In the New England region, high tunnels are typically used to lengthen the growing season for warm-season crops such as tomato (Solanum lycopersicum L.) (Carey et al., 2009; Fitzgerald and Hutton, 2012; Hunter et al., 2012; Knewtson et al., 2010; Lamont, 2009; O’Connell et al., 2012). However, 38% of Maine growers surveyed by Fitzgerald and Hutton (2012) reported using high tunnels for crop production during the winter months and a 2016 survey of 110 high tunnel producers in northern New England revealed that 41% used their tunnels for production of greens during the winter months (R.G. Sideman, unpublished data). Although there are few reports of this production practice in the scientific literature, fall planting of cold-tolerant vegetable crops in unheated high tunnels for harvest and sales throughout the fall and winter months is increasingly commonplace in the Northeast. Thus, maximizing tunnel production during fall, winter, and early spring, when consumer demand for local produce is high (Carey et al., 2009; Wien and Pritts, 2009), can assist growers in obtaining premium pricing (Bjelić and Moravčević, 2006; Gent, 1991) and maintaining their customer base during the off-season.
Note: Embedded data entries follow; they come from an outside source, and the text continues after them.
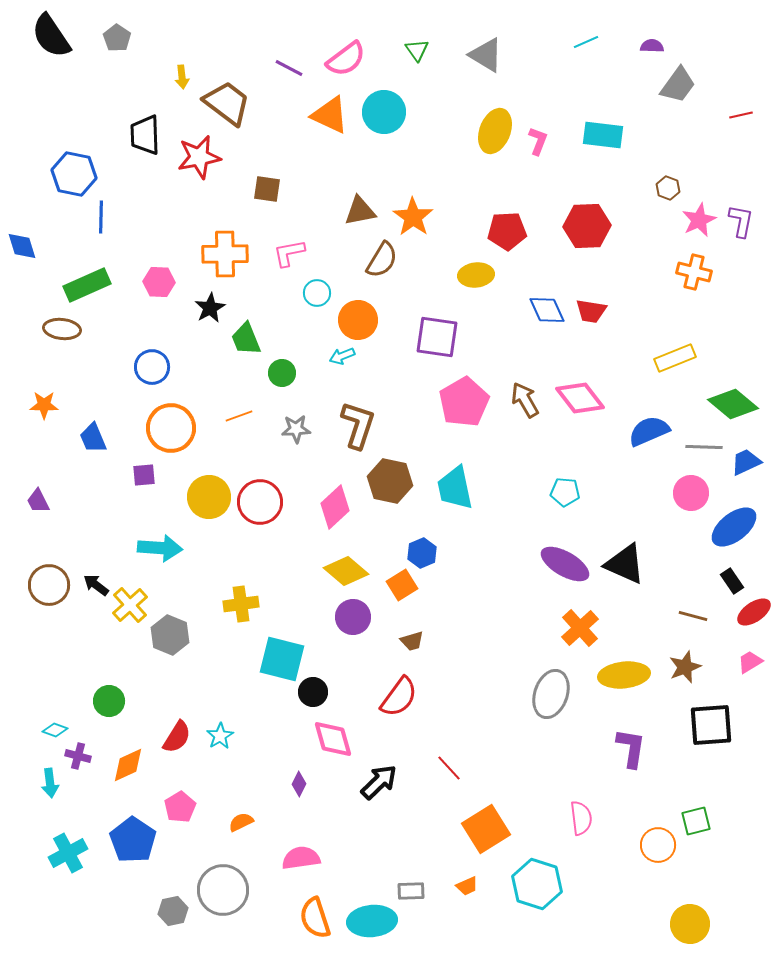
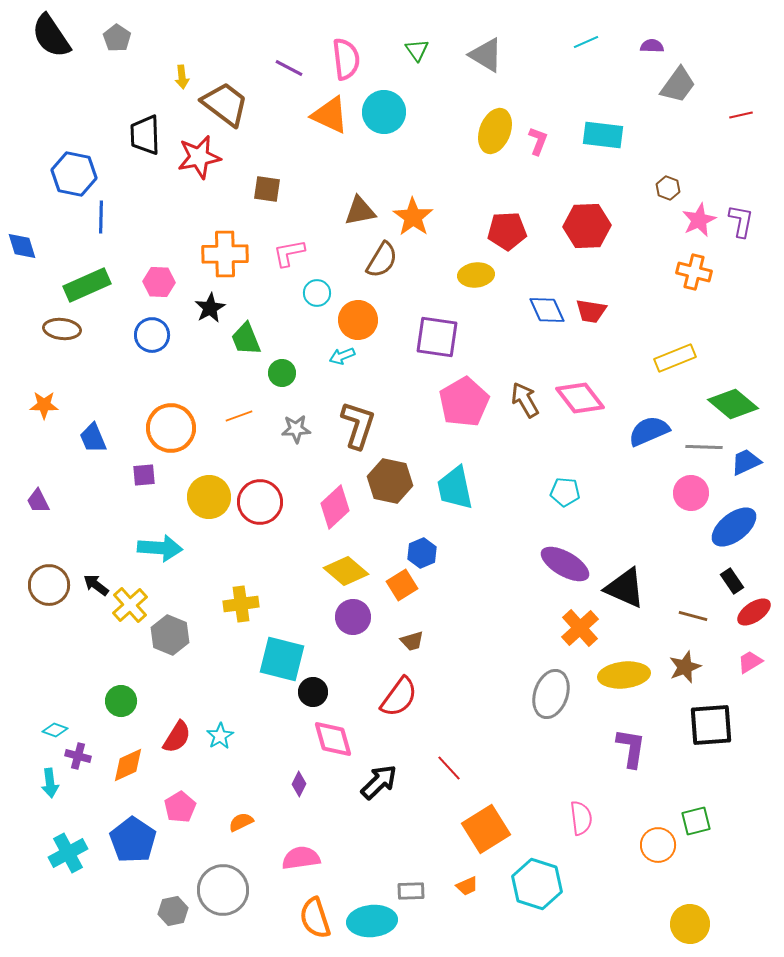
pink semicircle at (346, 59): rotated 60 degrees counterclockwise
brown trapezoid at (227, 103): moved 2 px left, 1 px down
blue circle at (152, 367): moved 32 px up
black triangle at (625, 564): moved 24 px down
green circle at (109, 701): moved 12 px right
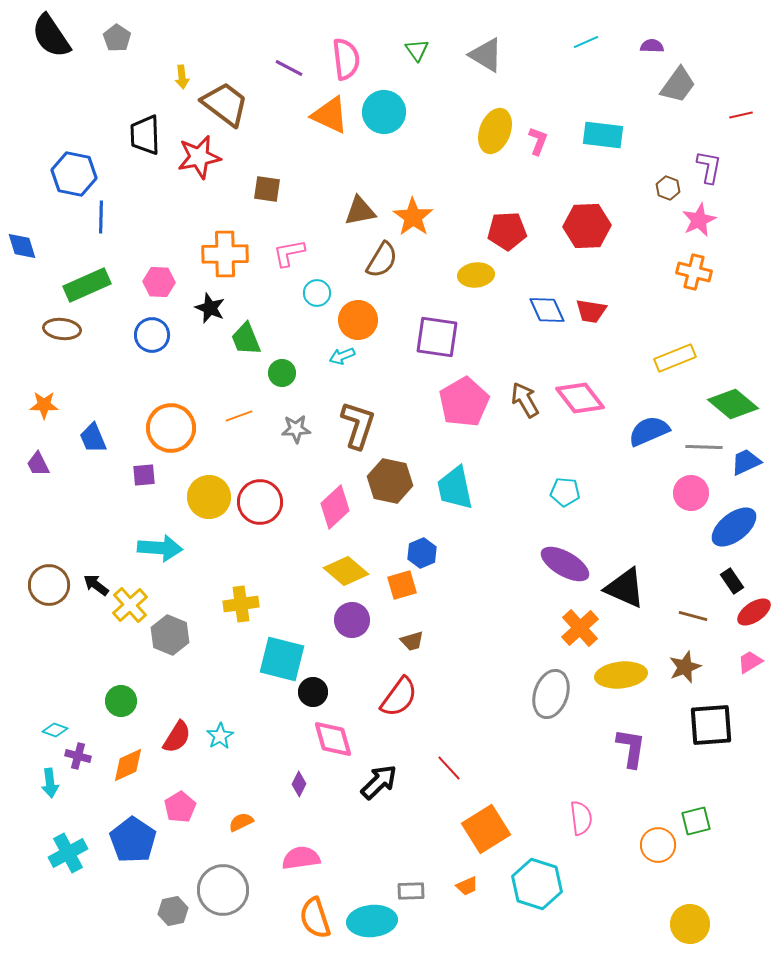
purple L-shape at (741, 221): moved 32 px left, 54 px up
black star at (210, 308): rotated 20 degrees counterclockwise
purple trapezoid at (38, 501): moved 37 px up
orange square at (402, 585): rotated 16 degrees clockwise
purple circle at (353, 617): moved 1 px left, 3 px down
yellow ellipse at (624, 675): moved 3 px left
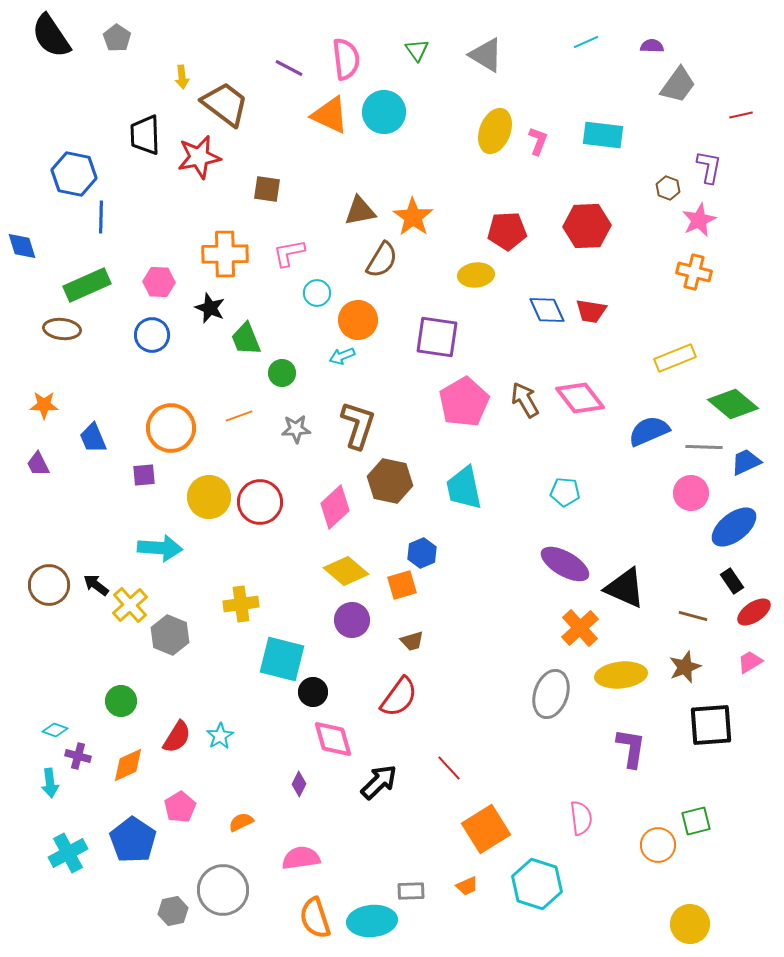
cyan trapezoid at (455, 488): moved 9 px right
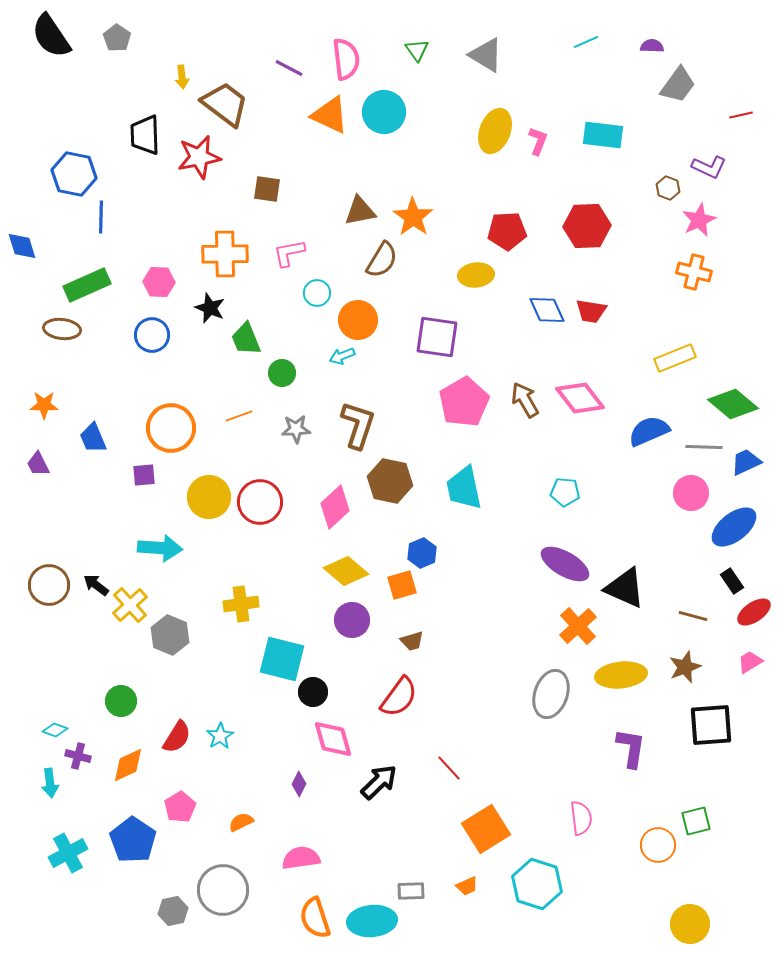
purple L-shape at (709, 167): rotated 104 degrees clockwise
orange cross at (580, 628): moved 2 px left, 2 px up
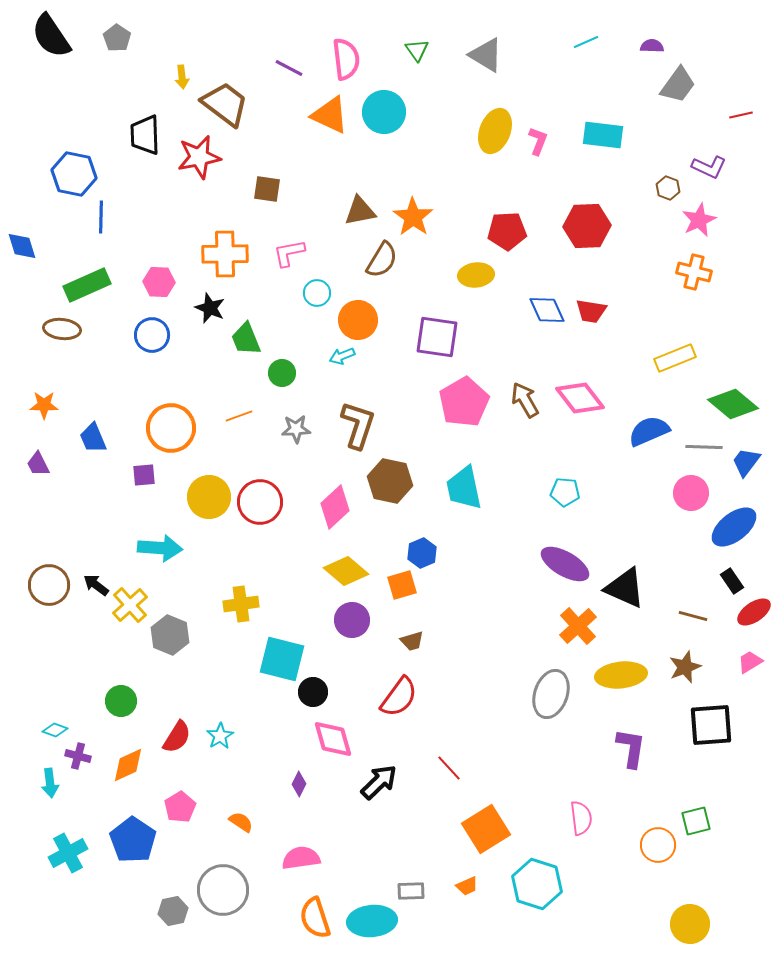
blue trapezoid at (746, 462): rotated 28 degrees counterclockwise
orange semicircle at (241, 822): rotated 60 degrees clockwise
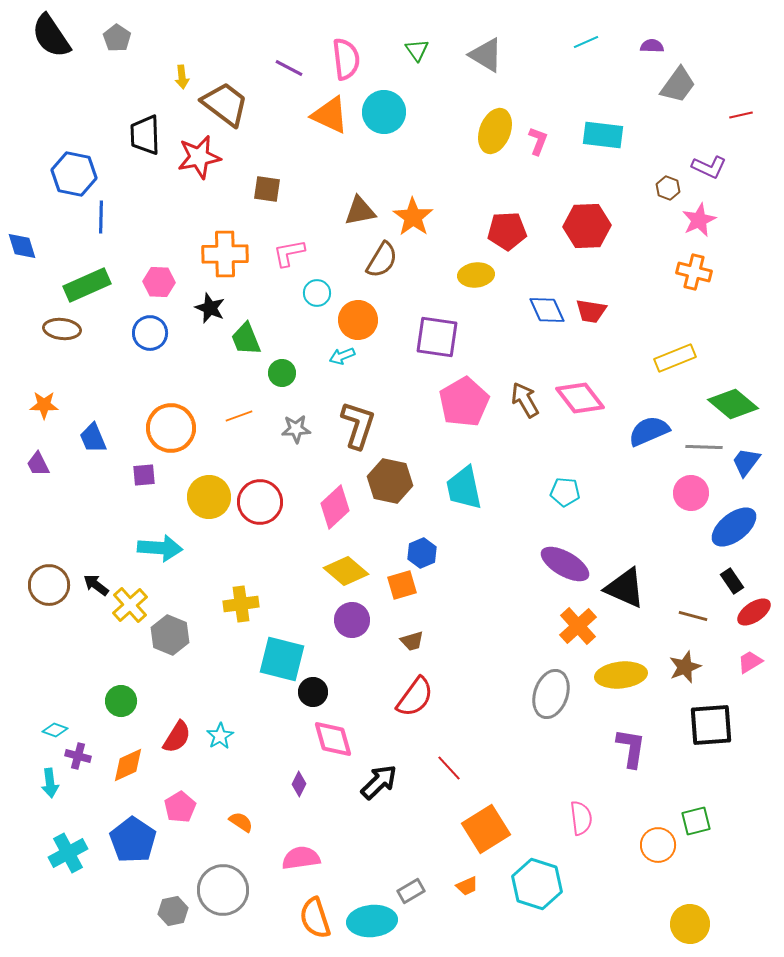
blue circle at (152, 335): moved 2 px left, 2 px up
red semicircle at (399, 697): moved 16 px right
gray rectangle at (411, 891): rotated 28 degrees counterclockwise
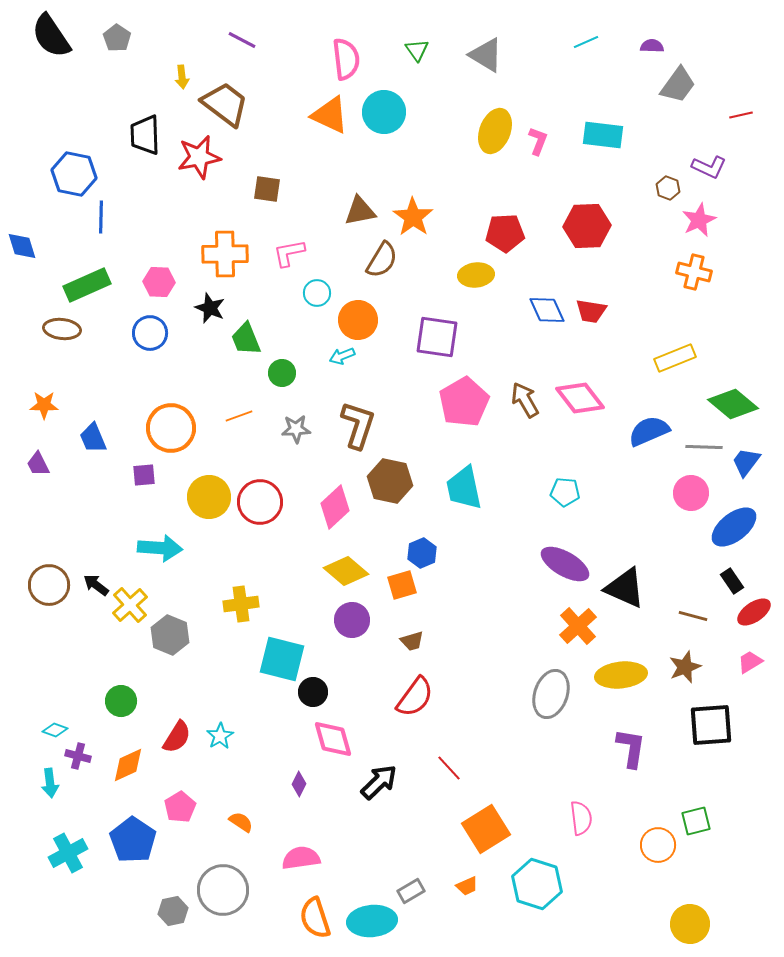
purple line at (289, 68): moved 47 px left, 28 px up
red pentagon at (507, 231): moved 2 px left, 2 px down
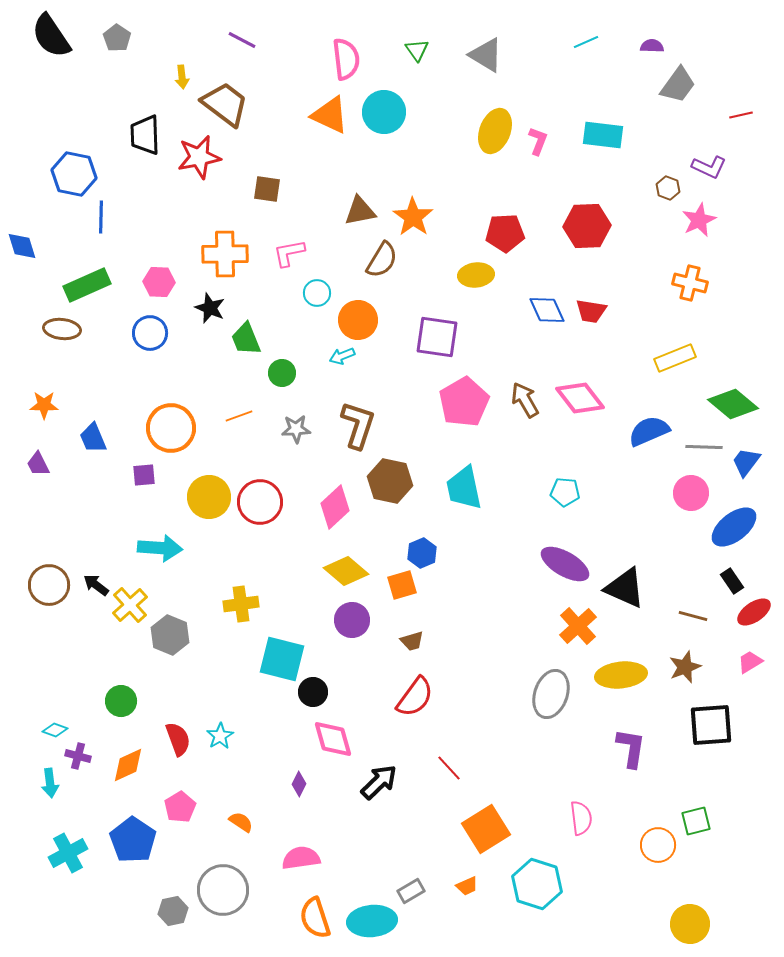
orange cross at (694, 272): moved 4 px left, 11 px down
red semicircle at (177, 737): moved 1 px right, 2 px down; rotated 52 degrees counterclockwise
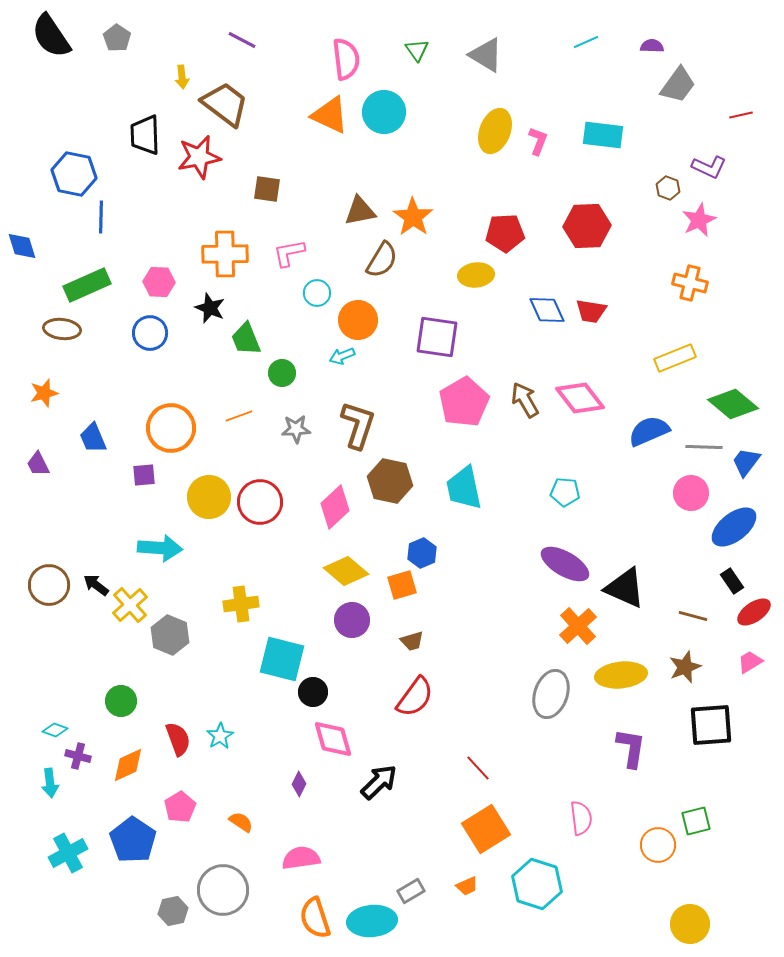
orange star at (44, 405): moved 12 px up; rotated 16 degrees counterclockwise
red line at (449, 768): moved 29 px right
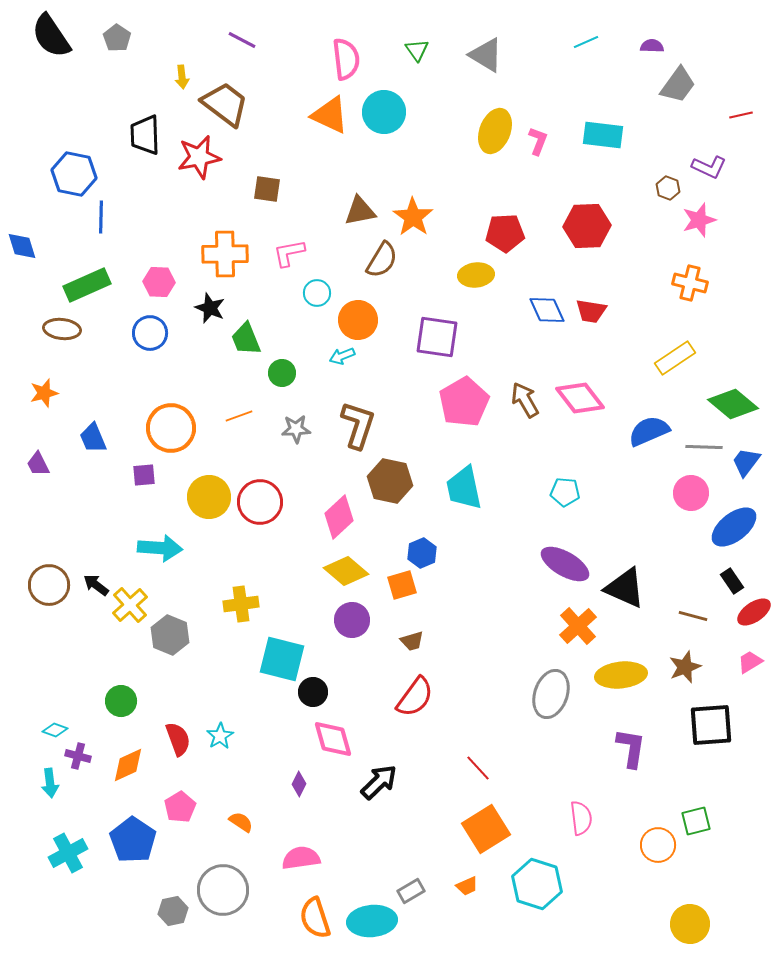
pink star at (699, 220): rotated 8 degrees clockwise
yellow rectangle at (675, 358): rotated 12 degrees counterclockwise
pink diamond at (335, 507): moved 4 px right, 10 px down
Spinach (S. oleracea L.) is one of the most popular crops for winter high tunnel cultivation (Carey et al., 2009; Fitzgerald and Hutton, 2012; Knewtson et al., 2010; Lamont, 2009; Lamont et al., 2003). Although the optimal temperature range for spinach growth is 12 to 15 °C (Bjelić and Moravčević, 2006), spinach has a high tolerance to chilling damage (Guy and Haskell, 1987; Nobel, 1974; Tamura, 2002) and has the ability to gain freezing tolerance through acclimation to low temperatures (Fennell and Li, 1985). Fennell and Li (1985) showed that the LT50 of four spinach cultivars was about −6.5 °C (LT50) before acclimation but decreased to −12 to −17 °C (LT50) (depending on cultivar) after 2 weeks of low temperature acclimation.
Regional producers report winter-grown spinach to be sweeter than summer-grown spinach (Blomgren and Frisch, 2007), and controlled experiments show that SSC and soluble sugar levels in leaves increase with exposure to low temperatures (Gent, 2016; Guy et al., 1992; Ito et al., 2013, 2015; Proietti et al., 2009). In the temperature range of 16.1 to 23.5 °C, Gent (2016) showed that sugar content within petioles increased when temperatures dropped below 20 °C and Proietti et al. (2009) report that after 7 d at 10 °C, soluble sugar content (glucose, fructose, and sucrose) of spinach leaves increased by 51%. Furthermore, Ito et al. (2013, 2015) demonstrated that SSC increases faster with exposure to colder temperatures and showed that levels significantly increased in only 4 d of root exposure to 4 °C, vs. 7 d of exposure to 14 °C. In addition, Guy et al. (1992) report that free sugar content (glucose, fructose, and sucrose) increased by 10 to 20-fold after 14 d at 5 °C and that sucrose phosphate synthase, the primary biosynthetic enzyme of sucrose, was more abundant at 5 °C than 10 °C.
A primary driver in such increases in SSC is osmotic adjustment. Under cold conditions, plants enter a state of low temperature–induced dehydration and through the synthesis of soluble solids, osmotically adjust to ensure turgor pressure and normal plant processes are maintained (Taiz and Zeiger, 2002). Sugars, especially, are a primary compatible solute used for the protection of protein structure and function (Bohnert and Shen, 1999) and chloroplast membranes during freezing conditions (Levitt, 1980). Thus, the production of sugars and other compatible solutes have a cryoprotective effect on plants (Guy et al., 1992; Levitt, 1980; Taiz and Zeiger, 2002).
Studies of off-season spinach production in high tunnels are limited and are geographically restricted to the midwestern, western, and Pacific northwestern United States (Borrelli et al., 2013; Ernst et al., 2012; Knewtson, 2008). Other studies have focused on the practice of direct seeding before hard frost for early spring production (Bjelić and Moravčević, 2006), a strategy that does not address winter-long production. We are not aware of any published research on the effects of PD, cultivar, and temperature on yield and SSC of spinach grown in this production system in the northeastern United States.
Our objectives in this study were to understand the effect of fall PD and cultivar on yield and SSC of spinach leaves. Planting dates and cultivars with greater yields may provide added revenue for producers, and practices that increase SSC and sweetness will likely add to the consumer perception of exceptional eating quality.